The court's decision is significant for how it treated Pepperdine's argument that the plaintiffs cannot sustain a claim under Title IX because the statute does not cover discrimination on the basis of sexual orientation. Specifically, the court refused to consider sexual orientation discrimination a separate category of discrimination, but rather, viewed it as a subset of sex discrimination. The court reached this conclusion in two separate ways -- first, by viewing sexual orientation discrimination as a type of gender stereotype discrimination, and second by considering it a matter of "straightforward" sex discrimination.

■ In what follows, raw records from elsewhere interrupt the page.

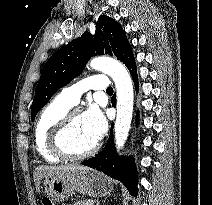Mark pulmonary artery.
Segmentation results:
<instances>
[{
  "instance_id": "e3ab8cb5",
  "label": "pulmonary artery",
  "mask_w": 212,
  "mask_h": 205,
  "mask_svg": "<svg viewBox=\"0 0 212 205\" xmlns=\"http://www.w3.org/2000/svg\"><path fill=\"white\" fill-rule=\"evenodd\" d=\"M108 78L104 74L89 76L69 87L64 88L57 96L59 100L69 105H76L83 93L88 90H107Z\"/></svg>"
}]
</instances>
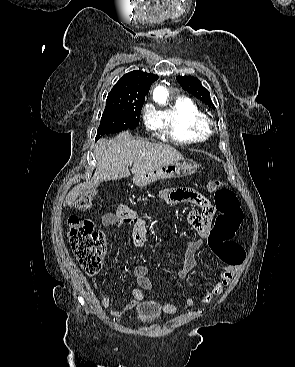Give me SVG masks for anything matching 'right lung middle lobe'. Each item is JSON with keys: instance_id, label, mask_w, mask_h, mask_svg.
<instances>
[{"instance_id": "obj_1", "label": "right lung middle lobe", "mask_w": 295, "mask_h": 367, "mask_svg": "<svg viewBox=\"0 0 295 367\" xmlns=\"http://www.w3.org/2000/svg\"><path fill=\"white\" fill-rule=\"evenodd\" d=\"M143 104V101L106 102L96 139L105 134L135 129L139 125Z\"/></svg>"}]
</instances>
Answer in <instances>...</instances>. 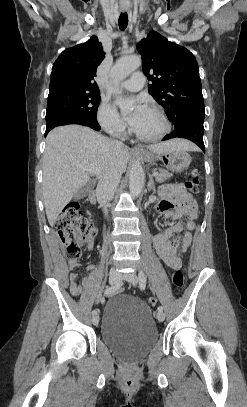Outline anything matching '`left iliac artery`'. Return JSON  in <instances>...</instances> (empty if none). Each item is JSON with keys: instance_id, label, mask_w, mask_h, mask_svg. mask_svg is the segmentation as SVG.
<instances>
[{"instance_id": "44dca946", "label": "left iliac artery", "mask_w": 247, "mask_h": 407, "mask_svg": "<svg viewBox=\"0 0 247 407\" xmlns=\"http://www.w3.org/2000/svg\"><path fill=\"white\" fill-rule=\"evenodd\" d=\"M139 287L141 290H144L146 287V276L142 270L139 271ZM158 312H163V307L159 306L157 308Z\"/></svg>"}]
</instances>
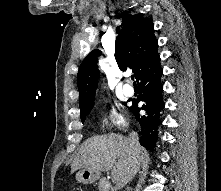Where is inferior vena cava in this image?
Returning a JSON list of instances; mask_svg holds the SVG:
<instances>
[{
	"label": "inferior vena cava",
	"instance_id": "inferior-vena-cava-1",
	"mask_svg": "<svg viewBox=\"0 0 221 191\" xmlns=\"http://www.w3.org/2000/svg\"><path fill=\"white\" fill-rule=\"evenodd\" d=\"M129 143H130V148H131V154H132V169H131V176L137 171L138 165H139V141H138V136L136 133L132 132L129 134L128 137ZM127 184V182L124 183V185Z\"/></svg>",
	"mask_w": 221,
	"mask_h": 191
}]
</instances>
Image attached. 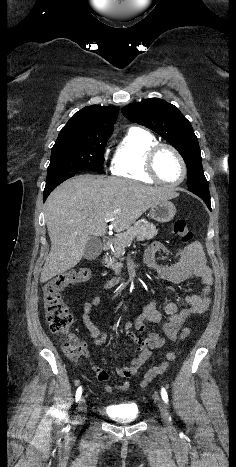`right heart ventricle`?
<instances>
[{
	"label": "right heart ventricle",
	"mask_w": 236,
	"mask_h": 467,
	"mask_svg": "<svg viewBox=\"0 0 236 467\" xmlns=\"http://www.w3.org/2000/svg\"><path fill=\"white\" fill-rule=\"evenodd\" d=\"M158 143L157 138L149 131L131 127L115 150L112 173L134 181L155 182L146 170V156L148 150Z\"/></svg>",
	"instance_id": "1"
}]
</instances>
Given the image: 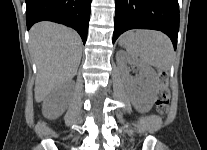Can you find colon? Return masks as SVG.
<instances>
[{
	"instance_id": "5ec220e1",
	"label": "colon",
	"mask_w": 207,
	"mask_h": 150,
	"mask_svg": "<svg viewBox=\"0 0 207 150\" xmlns=\"http://www.w3.org/2000/svg\"><path fill=\"white\" fill-rule=\"evenodd\" d=\"M170 91L168 87V76L165 72L159 73L158 91L156 95V107L160 114H166L169 108Z\"/></svg>"
}]
</instances>
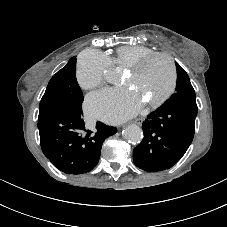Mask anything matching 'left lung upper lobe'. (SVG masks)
<instances>
[{"mask_svg": "<svg viewBox=\"0 0 227 227\" xmlns=\"http://www.w3.org/2000/svg\"><path fill=\"white\" fill-rule=\"evenodd\" d=\"M176 65H177V72H178L176 91L164 104L172 103L176 101L196 104L195 92L190 83V79L187 73L179 64H176Z\"/></svg>", "mask_w": 227, "mask_h": 227, "instance_id": "1", "label": "left lung upper lobe"}]
</instances>
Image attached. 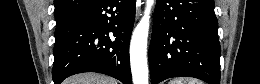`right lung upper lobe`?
<instances>
[{"label":"right lung upper lobe","instance_id":"right-lung-upper-lobe-1","mask_svg":"<svg viewBox=\"0 0 260 84\" xmlns=\"http://www.w3.org/2000/svg\"><path fill=\"white\" fill-rule=\"evenodd\" d=\"M95 0H55V20L57 27L92 5Z\"/></svg>","mask_w":260,"mask_h":84}]
</instances>
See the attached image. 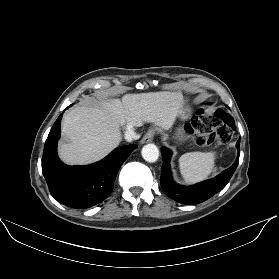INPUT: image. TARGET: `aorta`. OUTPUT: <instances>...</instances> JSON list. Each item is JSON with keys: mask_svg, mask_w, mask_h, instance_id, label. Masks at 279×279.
Masks as SVG:
<instances>
[{"mask_svg": "<svg viewBox=\"0 0 279 279\" xmlns=\"http://www.w3.org/2000/svg\"><path fill=\"white\" fill-rule=\"evenodd\" d=\"M141 154L145 161L153 163L158 160L159 150L155 144H147L142 148Z\"/></svg>", "mask_w": 279, "mask_h": 279, "instance_id": "1", "label": "aorta"}]
</instances>
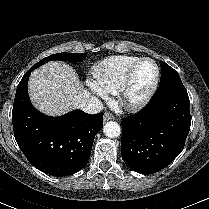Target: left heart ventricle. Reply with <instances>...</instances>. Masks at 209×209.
Listing matches in <instances>:
<instances>
[{
    "mask_svg": "<svg viewBox=\"0 0 209 209\" xmlns=\"http://www.w3.org/2000/svg\"><path fill=\"white\" fill-rule=\"evenodd\" d=\"M155 78V67L151 62H143L136 69L132 86L130 89V98L133 100L140 99L150 89Z\"/></svg>",
    "mask_w": 209,
    "mask_h": 209,
    "instance_id": "obj_1",
    "label": "left heart ventricle"
}]
</instances>
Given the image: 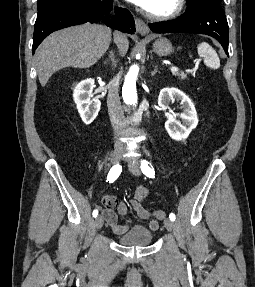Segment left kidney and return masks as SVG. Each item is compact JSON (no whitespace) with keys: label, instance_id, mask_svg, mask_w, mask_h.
Segmentation results:
<instances>
[{"label":"left kidney","instance_id":"1","mask_svg":"<svg viewBox=\"0 0 255 287\" xmlns=\"http://www.w3.org/2000/svg\"><path fill=\"white\" fill-rule=\"evenodd\" d=\"M173 100H181L183 114H170V112H167L169 104ZM158 104L165 112L167 118L165 128L170 138L172 140H184V138H188L191 130H194L198 124L197 112L190 98L184 92L178 90V88H163L159 94ZM176 116L181 118L182 124L179 120H176Z\"/></svg>","mask_w":255,"mask_h":287}]
</instances>
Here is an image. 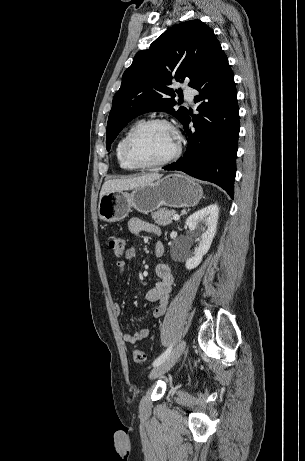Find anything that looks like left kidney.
Returning a JSON list of instances; mask_svg holds the SVG:
<instances>
[{
	"label": "left kidney",
	"mask_w": 305,
	"mask_h": 461,
	"mask_svg": "<svg viewBox=\"0 0 305 461\" xmlns=\"http://www.w3.org/2000/svg\"><path fill=\"white\" fill-rule=\"evenodd\" d=\"M219 208L217 204H210L190 215L186 220V226L190 231L200 236L198 246L187 258L185 267L189 270L196 268L202 261L203 256L210 249L213 238L216 234Z\"/></svg>",
	"instance_id": "1"
}]
</instances>
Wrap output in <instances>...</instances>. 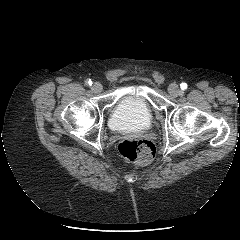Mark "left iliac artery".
Wrapping results in <instances>:
<instances>
[{
	"mask_svg": "<svg viewBox=\"0 0 240 240\" xmlns=\"http://www.w3.org/2000/svg\"><path fill=\"white\" fill-rule=\"evenodd\" d=\"M180 88H181L182 90H185V89L187 88V84H186V83H182V84L180 85Z\"/></svg>",
	"mask_w": 240,
	"mask_h": 240,
	"instance_id": "left-iliac-artery-1",
	"label": "left iliac artery"
}]
</instances>
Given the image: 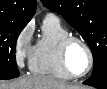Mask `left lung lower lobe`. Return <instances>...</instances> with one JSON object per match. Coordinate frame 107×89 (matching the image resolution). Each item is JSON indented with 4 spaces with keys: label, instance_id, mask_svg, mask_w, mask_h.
Segmentation results:
<instances>
[{
    "label": "left lung lower lobe",
    "instance_id": "left-lung-lower-lobe-1",
    "mask_svg": "<svg viewBox=\"0 0 107 89\" xmlns=\"http://www.w3.org/2000/svg\"><path fill=\"white\" fill-rule=\"evenodd\" d=\"M83 84L98 89H107V64L101 67L95 74L83 82Z\"/></svg>",
    "mask_w": 107,
    "mask_h": 89
}]
</instances>
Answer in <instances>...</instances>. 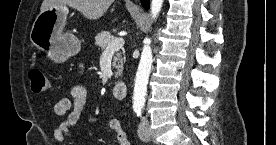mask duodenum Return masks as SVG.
<instances>
[{"instance_id":"410a0bca","label":"duodenum","mask_w":276,"mask_h":145,"mask_svg":"<svg viewBox=\"0 0 276 145\" xmlns=\"http://www.w3.org/2000/svg\"><path fill=\"white\" fill-rule=\"evenodd\" d=\"M113 95L116 99H124L127 95V84L123 81L116 82L113 86Z\"/></svg>"}]
</instances>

The gender stereotype theory of sex discrimination comes from a 1989 Supreme Court decision, Price Waterhouse v. Hopkins, which applied Title VII's ban on a sex discrimination to a case involving an employer's discrimination against female employee for not behaving sufficiently feminine in the office. Since then, courts have accepted that sex discrimination statutes like Title VII and Title IX protect gays and lesbians (and others) from discrimination when the discrimination against them is not directed at their sexual orientation per se, but at how they dress or publicly express themselves (a woman who dresses too masculine, for example). But courts have rarely extended this idea to its logical end and concluded that that all sexual orientation discrimination is sex discrimination because heterosexuality is a gender stereotype. Notably, however, the decision in this case does exactly that. The court determined that the plaintiffs stated a cause of action under Title IX because they alleged that the coaches and others targeted them for mistreatment because of their perception that the plaintiffs' dating and relationship choices did not conform to feminine stereotypes. ("If the
women’s basketball staff in this case had a negative view of
lesbians based on lesbians’ perceived failure to conform to the
staff’s views of acceptable female behavior, actions taken on the
basis of these negative biases would constitute gender stereotype
discrimination."). This part of the decision is groundbreaking in its recognition that same-sex sexual orientation is itself a form a gender nonconformity that is protected under Title IX, a conclusion that renders Title IX applicable to all claims of sexual orientation discrimination by gay and lesbian plaintiffs.
The court also provided a second reason why the plaintiffs' case is actionable under Title IX, separate from the gender nonconformity theory. According to the court, "If Plaintiffs had been males
dating females, instead of females dating females, they would not
have been subjected to the alleged different treatment. Plaintiffs
have stated a straightforward claim of sex discrimination." This second rationale supports the same groundbreaking conclusion that all sexual orientation discrimination is a form of sex discrimination under Title IX.
Last July, the Equal Employment Opportunity Commission, the agency that enforces Title VII, made a similar ruling about the relationship between sexual orientation discrimination and sex discrimination. The court in this case cited that decision favorably. These two decisions together are perhaps a sign of early momentum towards an interpretation of sex discrimination laws that would make the need for separate laws prohibiting discrimination based on sexual orientation unnecessary.
Decision: Videckis v. Pepperdine Univ., 2015 WL 8769974 (C.D. Cal. Dec. 14, 2015).
Decision: Videckis v. Pepperdine Univ., 2015 WL 8769974 (C.D. Cal. Dec. 14, 2015).